Возникла пауза. Ч-черт, терпеть не могу врать… Ничего себе — пробный шарик! Мне же и по лбу. Под испытующим взглядом Ирки я поставил на блюдце пустую чашку и, сказавши фальшивым голосом: „Как там наше дерево?“, я отошел к балконной двери и выглянул. Ладно, так или иначе, но с Лидочкой все стало ясно: теперь уже окончательно. Н-ну, а как же наше дерево?

Дерево было на месте. Толпа подрассосалась. Собственно, около дерева стояли только кефир, трое дворников, водопроводчик и двое милиционеров. Тут же была и желтая патрульная машина „ПМГ“. Все (кроме машины, конечно) смотрели на дерево и, видимо, обменивались соображениями, как теперь быть и что все это означает. Один из милиционеров, снявши фуражку, утирал бритую голову носовым платком. Во дворе уже стало жарковато, и к привычному запаху нагретого асфальта, пыли и бензинчика примешивался какой-то новый запах — лесной, странный. Бритый милиционер вдруг надел фуражку, спрятал платок и, присев на корточки, принялся копаться пальцами в вывороченной земле. Я поспешно отошел от балкона.

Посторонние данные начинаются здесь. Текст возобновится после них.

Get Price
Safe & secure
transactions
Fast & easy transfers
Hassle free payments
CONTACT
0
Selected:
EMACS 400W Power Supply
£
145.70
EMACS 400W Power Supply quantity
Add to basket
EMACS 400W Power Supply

Ирка уже была в ванной. Я быстро убрал и помыл посуду. Спать хотелось ужасно, но я знал, что заснуть не смогу. Я теперь вообще, наверное, не смогу заснуть до тех пор, пока не кончится эта история. Я позвонил Вечеровскому. Уже услыхав гудки, я сообразил, что Вечеровского быть дома не должно, что он сегодня принимает экзамены у аспирантов, но прежде чем я успел додумать это до конца, он снял трубку.

— Ты дома? — спросил я глупо.

— Да как тебе сказать… — ответил Вечеровский.

— Ладно, ладно, — сказал я. — Дерево видел?